Pour visualiser l’ordre de grandeur, il est utile de poser les parts relatives entre acteurs. Cette répartition ne dit pas tout (elle ne mesure pas le volume total, mais la distribution des clics “IA” entre plateformes), toutefois elle révèle la hiérarchie des usages et l’effet réseau : plus l’outil est utilisé, plus il a d’occasions de générer des referrals, plus il devient une passerelle pour les éditeurs.
Assistant IA |
Part estimée des referrals IA (janvier) |
Lecture rapide pour les sites éditeurs |
|---|---|---|
ChatGPT |
79,8% |
Canal dominant : priorité si vous cherchez à capter des clics IA |
Perplexity |
11,8% |
Position forte sur les requêtes “recherche documentée” |
Microsoft Copilot |
5,2% |
Intéressant en environnement Microsoft, B2B et bureautique |
Google Gemini |
2,0% |
Encore faible en referrals directs, malgré l’écosystème Google |
DeepSeek |
0,8% |
Plutôt marginal hors marchés spécifiques |
Anthropic Claude |
0,5% |
Usage notable en entreprise, mais faible en redirection web |
Cette domination s’explique par un mécanisme simple : l’usage de ChatGPT s’est installé dans le quotidien (assistance rédactionnelle, comparaison de produits, préparation de voyage, synthèse), et une partie de ces usages finit par demander des sources. Or, lorsqu’un assistant cite et propose des liens, il devient une interface de navigation. Les éditeurs qui apparaissent dans ces liens observent souvent un profil de visite différent : moins de pages vues “par hasard”, mais davantage de lectures complètes ou d’actions ciblées (inscription, téléchargement, devis).
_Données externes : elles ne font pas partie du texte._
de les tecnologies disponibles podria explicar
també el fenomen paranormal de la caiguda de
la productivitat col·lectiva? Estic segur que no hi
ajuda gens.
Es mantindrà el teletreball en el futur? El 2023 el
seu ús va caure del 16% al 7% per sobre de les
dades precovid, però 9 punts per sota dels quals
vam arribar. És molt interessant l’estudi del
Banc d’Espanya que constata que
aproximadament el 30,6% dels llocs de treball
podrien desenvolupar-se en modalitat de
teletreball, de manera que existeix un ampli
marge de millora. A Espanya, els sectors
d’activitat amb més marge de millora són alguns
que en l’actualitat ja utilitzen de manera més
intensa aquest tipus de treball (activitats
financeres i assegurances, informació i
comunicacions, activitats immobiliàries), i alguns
Pourquoi la Chine suit une logique différente : l’exemple DeepSeek
La carte mondiale des referrals IA n’est pas uniforme. Sur certains marchés où l’accès à ChatGPT est limité ou où les habitudes numériques sont dominées par des plateformes locales, un autre acteur peut concentrer les clics. L’exemple le plus parlant reste la Chine, où DeepSeek capte une proportion écrasante des redirections issues de chatbots, avec des ordres de grandeur proches de 90% dans les comparatifs mentionnés.
Pour un groupe média européen, cette nuance a une conséquence immédiate : l’optimisation “moteur de réponse” n’est pas un bloc homogène. La même stratégie de référencement conversationnel ne produira pas les mêmes effets selon la langue, l’hébergement, les partenariats de données et les plateformes dominantes. Insight clé : le GEO est régional avant d’être global, et les éditeurs gagnent à segmenter leurs priorités par marché.

ChatGPT envoie du trafic, mais Google reste le géant : comprendre la marginalité en part de marché
Le point qui surprend souvent les non-spécialistes tient en une phrase : ChatGPT envoie plus de referrals qu’avant, et pourtant il reste marginal face à Google. Il n’y a pas contradiction. On compare ici deux échelles différentes : d’une part, la répartition des clics entre chatbots (où ChatGPT domine), d’autre part, la place de ces clics dans l’ensemble du trafic web (où Google et les moteurs historiques pèsent encore très lourd).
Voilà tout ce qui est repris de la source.